According to the 2021 census gazetteer files, Harmon has a total area of 0.15 sqmi, all land.

==Demographics==
As of the 2020 census there were 111 people, 60 households, and 32 families residing in the village. The population density was 744.97 PD/sqmi. There were 51 housing units at an average density of 342.28 /sqmi. The racial makeup of the village was 91.89% White, 0.00% African American, 0.00% Native American, 0.00% Asian, 0.00% Pacific Islander, 0.00% from other races, and 8.11% from two or more races.
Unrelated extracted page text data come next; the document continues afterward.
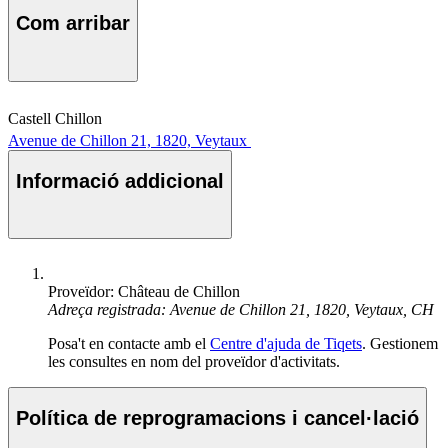
Com arribar
Castell Chillon
Avenue de Chillon 21, 1820, Veytaux
Informació addicional
Proveïdor: Château de Chillon
Adreça registrada: Avenue de Chillon 21, 1820, Veytaux, CH
Posa't en contacte amb el
Centre d'ajuda de Tiqets
. Gestionem
les consultes en nom del proveïdor d'activitats.
Política de reprogramacions i cancel·lació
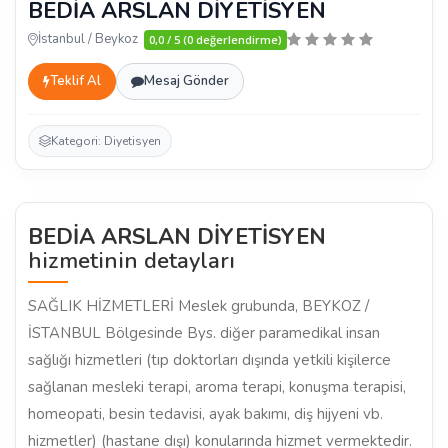
BEDİA ARSLAN DİYETİSYEN
İstanbul / Beykoz
0,0 / 5 (0 değerlendirme)
Teklif Al
Mesaj Gönder
Kategori: Diyetisyen
BEDİA ARSLAN DİYETİSYEN
hizmetinin detayları
SAĞLIK HİZMETLERİ Meslek grubunda, BEYKOZ /
İSTANBUL Bölgesinde Bys. diğer paramedikal insan
sağlığı hizmetleri (tıp doktorları dışında yetkili kişilerce
sağlanan mesleki terapi, aroma terapi, konuşma terapisi,
homeopati, besin tedavisi, ayak bakımı, diş hijyeni vb.
hizmetler) (hastane dışı) konularında hizmet vermektedir.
Hispanic or Latino of any race were 3.60% of the population.

There were 60 households, out of which 25.0% had children under the age of 18 living with them, 36.67% were married couples living together, 13.33% had a female householder with no husband present, and 46.67% were non-families. 20.00% of all households were made up of individuals, and 13.33% had someone living alone who was 65 years of age or older. The average household size was 3.44 and the average family size was 2.43.
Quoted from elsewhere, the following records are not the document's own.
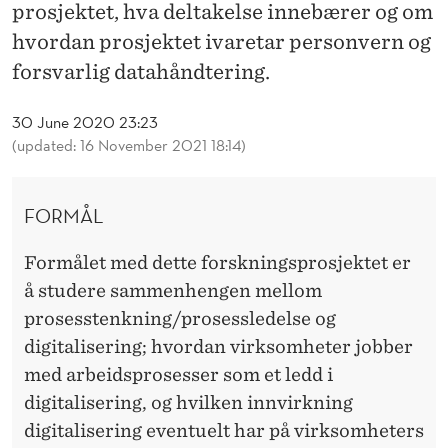
S
prosjektet, hva deltakelse innebærer og om
hvordan prosjektet ivaretar personvern og
E
forsvarlig datahåndtering.
I
E
30 June 2020 23:23
(updated: 16 November 2021 18:14)
N
D
FORMÅL
I
Formålet med dette forskningsprosjektet er
G
å studere sammenhengen mellom
I
prosesstenkning/prosessledelse og
T
digitalisering; hvordan virksomheter jobber
med arbeidsprosesser som et ledd i
A
digitalisering, og hvilken innvirkning
L
digitalisering eventuelt har på virksomheters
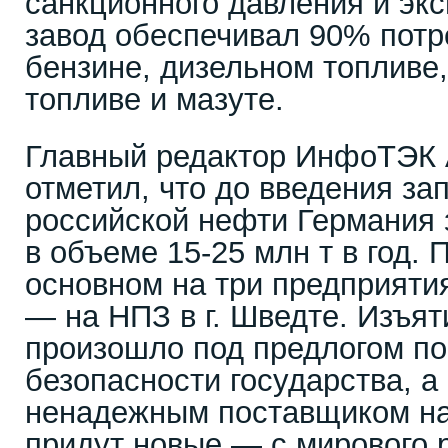
санкционного давления и эк
завод обеспечивал 90% потр
бензине, дизельном топливе
топливе и мазуте.
Главный редактор ИнфоТЭК 
отметил, что до введения за
российской нефти Германия 
в объеме 15-25 млн т в год. 
основном на три предприяти
— на НПЗ в г. Шведте. Изъят
произошло под предлогом п
безопасности государства, а
ненадежным поставщиком на
придут новые — с мирового 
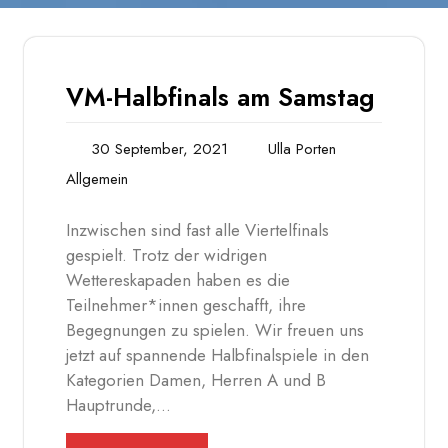
VM-Halbfinals am Samstag
30 September, 2021
Ulla Porten
Allgemein
Inzwischen sind fast alle Viertelfinals
gespielt. Trotz der widrigen
Wettereskapaden haben es die
Teilnehmer*innen geschafft, ihre
Begegnungen zu spielen. Wir freuen uns
jetzt auf spannende Halbfinalspiele in den
Kategorien Damen, Herren A und B
Hauptrunde,…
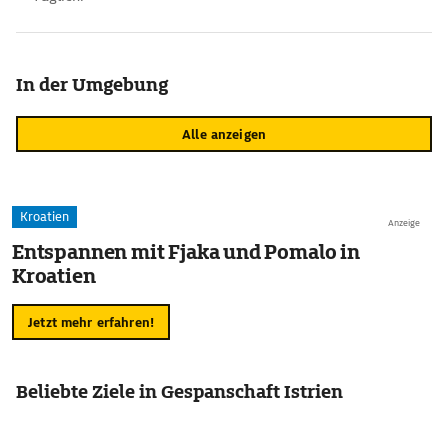
In der Umgebung
Alle anzeigen
Kroatien
Anzeige
Entspannen mit Fjaka und Pomalo in
Kroatien
Jetzt mehr erfahren!
Beliebte Ziele in Gespanschaft Istrien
The village's age distribution consisted of 21.9% under the age of 18, 15.1% from 18 to 24, 19.9% from 25 to 44, 30.2% from 45 to 64, and 13.0% who were 65 years of age or older. The median age was 39.8 years. For every 100 females, there were 131.7 males. For every 100 females age 18 and over, there were 119.2 males.

The median income for a household in the village was $32,500, and the median income for a family was $53,750. Males had a median income of $21,250 versus $21,111 for females. The per capita income for the village was $17,440. About 18.8% of families and 32.9% of the population were below the poverty line, including 15.6% of those under age 18 and 10.5% of those age 65 or over.

Historical population
| Census | Pop. | Note | %± |
| 1880 | 238 |  | — |
| 1890 | 132 |  | −44.5% |
| 1910 | 162 |  | — |
| 1920 | 202 |  | 24.7% |
| 1930 | 209 |  | 3.5% |
| 1940 | 201 |  | −3.8% |
| 1950 | 208 |  | 3.5% |
| 1960 | 214 |  | 2.9% |
| 1970 | 205 |  | −4.2% |
| 1980 | 193 |  | −5.9% |
| 1990 | 186 |  | −3.6% |
| 2000 | 149 |  | −19.9% |
| 2010 | 120 |  | −19.5% |
| 2020 | 111 |  | −7.5% |
U.S. Decennial Census

==Education==
It is in the Amboy Community Unit School District 272.

==Notable people==
- Hubert D. Considine, Illinois state representative and businessman, was born in Harmon.
- John P. Devine, lawyer and Speaker of the Illinois House of Representatives, was born in Harmon.